For Mavis’s 5th birthday we bought a trampoline, a great big circular thing which dominated the garden. Being conscientious parents we also invested in side walls to prevent her from bouncing off and injuring herself, and a protective cover. The walls are made of aluminium pipes which extend from the ground to about 6 feet above the surface of the trampoline and are attached to its legs. The pipes support a length of nylon net which encircles the bouncy bit.
This summer we decided that the grass had suffered enough and decided to move the trampoline on to the deck. We achieved this by removing the walls of the trampoline and lifting/rolling the base. It was a struggle and it took ages to undo and do up all the wing nuts holding the wall onto the trampoline.
I was a bit concerned that bouncing would cause the trampoline to gradually shift and fall off the deck but tests proved me wrong.
Today, following a lovely sunny few days, a pleasant change in the school holidays, the forecasted gales and rain have arrived, soon to be followed, we’re told, by snow. The garden chairs began to sail round the garden so, having delivered Whiz to the station to sit on a nice warm train, and with Mavis and Horace still tucked up in their nice warm beds, I decided to put away the flying garden furniture. There was quite a lot, Mavis’s miniature table, parasol and two folding chairs, 4 plastic garden recliners and 2 dining chairs. I also disposed of the protective cover for the trampoline which had been left in a heap on the deck and was full of water, a scooter, a tricycle and a bicycle.
As I was putting away the last bike a gust of wind caught the trampoline and because of its side walls, sent it sliding down the deck and off the end into the hedge.
I shall now digress to discuss cats. We have two: Ben and Gizzie. They are night cats, they sleep by day and most of the evening then get shoved unceremoniously out of the door at about 11.00pm whatever the weather. Inside the house they have every comfort: central heating, fitted carpets, cushions, pillows, duvets, food and drink. Ben urinates in the toilet (we think he may be Grandma reincarnate actually) and drinks only from the tap. Gizzy spends most of her life hiding from Mavis. They have a cat litter tray but, except when it’s absolutely pristine, will not use it. Consequently when they arrive in the garden at night their first thought is to piddle and poo as soon as possible.
Now I thought that cats were nice clean creatures who daintily buried their doings. I must have been mistaken. Our cats poo on our, admittedly rather crumbling, concrete path; it is absolutely disgusting. Not only that but they are prolific defecators, they must be twice a nighters at least.
Each weekend, weather permitting, I de-ish the path but by Wednesday, today for instance, it looks like I’ve never been there.
So, back to the trampoline and where it landed, yes, you’re right, in the ish. To make matters worse there was another pile of ish beside it bobbing merrily in a growing puddle.
After chasing my hat round the garden for a while I decided that removing the trampoline wall was the only way I would be able to return the trampoline to its agreed position on the deck and prevent it from flying.
Gale force winds prevailed as I painstakingly unscrewed each wing nut and then leaped back to avoid the falling aluminium pole.
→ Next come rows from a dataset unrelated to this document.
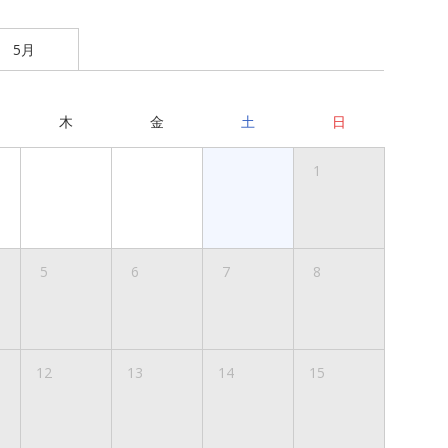
5月
木
金
土
日
1
5
6
7
8
12
13
14
15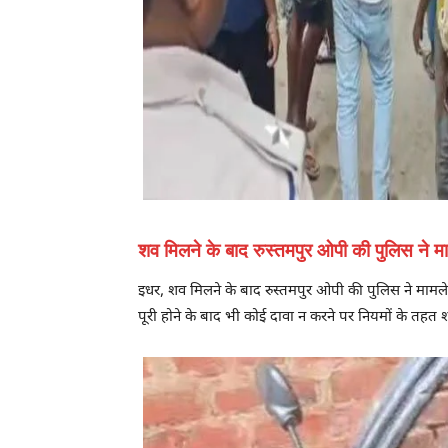
शव मिलने के बाद रुस्तमपुर ओपी की पुलिस ने मा
इधर, शव मिलने के बाद रुस्तमपुर ओपी की पुलिस ने मामले
पूरी होने के बाद भी कोई दावा न करने पर नियमों के तहत 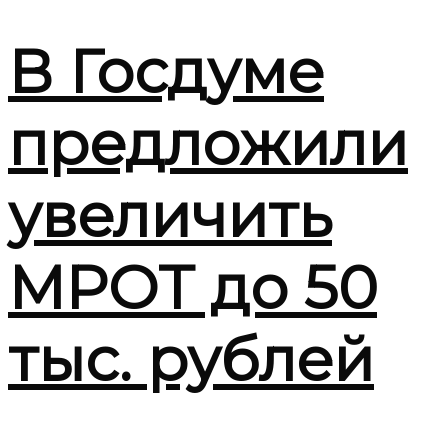
В Госдуме
предложили
увеличить
МРОТ до 50
тыс. рублей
I then unthreaded the pole from the net, chucked it in the garage and moved on to the next pole. I unwisely left the poles nearest the ish until last.
By the time I got to the ishy bit there was an enormous quantity of netting flying from the last two poles, blowing from side to side and swiping me with its dripping folds. Cursing, I squatted down astride the ishhy puddle and undid the wing nuts, careful not to drop them into the puddle. One pole removed, only one more left. I repeated the exercise on the last pole just as the wind dropped for a moment. The netting, which had been flapping menacingly above my head, descended like a folding parachute, on top of me and, you guessed it, straight into the poo.
Struggling to escape I fought my way out of the tangle and staggered back to survey the damage. The netting lay right in the ‘es aitch one tee’. Water from the puddle was seeping through the holes ensuring maximum coverage. Little turds were partially dissolving making them nice and soft and sticky.
Pulling my hat down purposefully I picked up the edge of the netting. Careful to avoid splash back I dragged the whole thing, including several clingers on, into the garage and shut the door.
When it’s crispy it’ll just fall off, won’t it?